The selection of the 20 members of the PGMOB Select Group is a secretive process, while the match selection itself is based on anything other than merit.
So Rob Styles, who made the highest profile blunder last weekend at Manchester United, was still given a game this weekend, to the ironic amusement of one of the PGMOB officials:

KH: "Hello Robert, it's Keith here"
RS: "Hi Keith. How are you?"
KH: "Fine Robert. Listen, this penalty you gave at the weekend ....."
RS: "What about it?"
KH: "It's caused a bit of a rumpus."
RS: "Has it? I didn't know."
KH: "Well it has, but I've got a proposition for you."
RS: "Don't like the sound of this Keith, but go on."
KH: "If I go public and say you've apologised, I reckon everything will be alright."
RS: "OK, Keith, but what's in it for me?"
KH: "Nothing ... well, apart from you being appointed to Spurs v Hull next Sunday."
RS: "Can I think about it Keith?"
KH: "Of course. The only other candidates for this game were the likes of Probert, Jones, Stroud and Tanner, so take as long as you want."
RS: "Thanks uncle ... I mean Keith!"

A further match official weighs in with the following:

"An absolute, complete and utter mockery, no other way to describe Styles appointment and, to a lesser extent, Foy's too.
"The idiots who make these appointments are nothing short of a bloody laughing stock... I despair, I really do..."

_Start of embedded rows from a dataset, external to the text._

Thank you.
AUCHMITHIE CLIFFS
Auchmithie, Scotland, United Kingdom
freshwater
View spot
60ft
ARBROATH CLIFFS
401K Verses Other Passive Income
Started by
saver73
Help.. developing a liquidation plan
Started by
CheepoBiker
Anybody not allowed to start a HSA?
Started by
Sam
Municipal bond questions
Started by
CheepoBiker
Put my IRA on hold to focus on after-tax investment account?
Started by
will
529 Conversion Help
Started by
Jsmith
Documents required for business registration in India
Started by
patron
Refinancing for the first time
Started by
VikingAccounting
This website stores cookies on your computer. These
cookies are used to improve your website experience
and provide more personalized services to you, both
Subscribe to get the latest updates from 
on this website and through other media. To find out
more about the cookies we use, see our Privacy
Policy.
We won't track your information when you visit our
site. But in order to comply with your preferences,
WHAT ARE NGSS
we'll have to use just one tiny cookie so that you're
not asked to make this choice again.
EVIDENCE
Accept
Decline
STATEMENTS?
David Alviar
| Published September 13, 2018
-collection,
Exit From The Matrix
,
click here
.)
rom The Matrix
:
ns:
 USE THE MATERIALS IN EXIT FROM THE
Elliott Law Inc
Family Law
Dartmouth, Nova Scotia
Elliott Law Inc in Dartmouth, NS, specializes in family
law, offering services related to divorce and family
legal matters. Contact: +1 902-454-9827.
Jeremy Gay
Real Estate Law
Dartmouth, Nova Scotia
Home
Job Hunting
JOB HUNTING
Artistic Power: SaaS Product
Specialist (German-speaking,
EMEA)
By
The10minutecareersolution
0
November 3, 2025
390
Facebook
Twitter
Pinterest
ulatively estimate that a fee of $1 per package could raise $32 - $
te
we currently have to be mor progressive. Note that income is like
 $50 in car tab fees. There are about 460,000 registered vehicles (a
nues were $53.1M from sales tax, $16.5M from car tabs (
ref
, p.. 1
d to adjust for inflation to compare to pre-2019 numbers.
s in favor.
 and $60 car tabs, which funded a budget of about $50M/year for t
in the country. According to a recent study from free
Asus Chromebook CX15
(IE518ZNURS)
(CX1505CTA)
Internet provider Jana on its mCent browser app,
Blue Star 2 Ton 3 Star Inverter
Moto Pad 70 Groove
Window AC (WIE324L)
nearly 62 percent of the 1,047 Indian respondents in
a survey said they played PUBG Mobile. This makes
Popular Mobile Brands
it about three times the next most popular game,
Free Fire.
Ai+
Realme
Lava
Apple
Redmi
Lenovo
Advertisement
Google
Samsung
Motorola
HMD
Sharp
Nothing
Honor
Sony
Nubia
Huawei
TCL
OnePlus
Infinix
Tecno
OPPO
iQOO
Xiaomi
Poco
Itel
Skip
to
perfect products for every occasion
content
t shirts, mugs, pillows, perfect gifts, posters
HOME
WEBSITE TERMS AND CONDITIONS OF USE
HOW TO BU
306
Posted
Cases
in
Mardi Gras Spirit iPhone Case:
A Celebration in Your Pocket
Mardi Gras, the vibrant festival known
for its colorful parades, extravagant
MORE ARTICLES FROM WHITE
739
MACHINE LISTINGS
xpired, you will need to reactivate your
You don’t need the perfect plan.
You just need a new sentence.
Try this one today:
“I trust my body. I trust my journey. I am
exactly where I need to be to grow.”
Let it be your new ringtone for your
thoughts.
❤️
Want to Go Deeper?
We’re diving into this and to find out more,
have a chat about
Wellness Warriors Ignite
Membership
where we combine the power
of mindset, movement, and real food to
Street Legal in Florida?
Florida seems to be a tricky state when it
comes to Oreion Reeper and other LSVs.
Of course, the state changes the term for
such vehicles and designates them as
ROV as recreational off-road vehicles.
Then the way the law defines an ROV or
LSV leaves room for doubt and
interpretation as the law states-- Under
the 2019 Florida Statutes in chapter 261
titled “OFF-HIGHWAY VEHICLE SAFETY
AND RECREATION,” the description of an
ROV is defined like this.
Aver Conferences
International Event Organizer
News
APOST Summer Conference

So, the PGMOB are continuing to face low morale within their ranks, while impacting upon the global betting markets on the larger stage. Both the standard and, particularly, the integrity of officiating is much lower in the Premiership than it is in the lesser leagues, as the PGMOB is proof of the old adage that the shit always rises to the top.
And that would include Hackett and Scudamore too.

The final word is given to yet another disaffected PGMOB official: "No-one on the Prem at the moment deserves that title [great ref]. A great referee is Joe Worrall, George Courtney, Neil Midgley, Ken Ridden or Arthur Ellis."

True.
But Mike Dean is better at ########.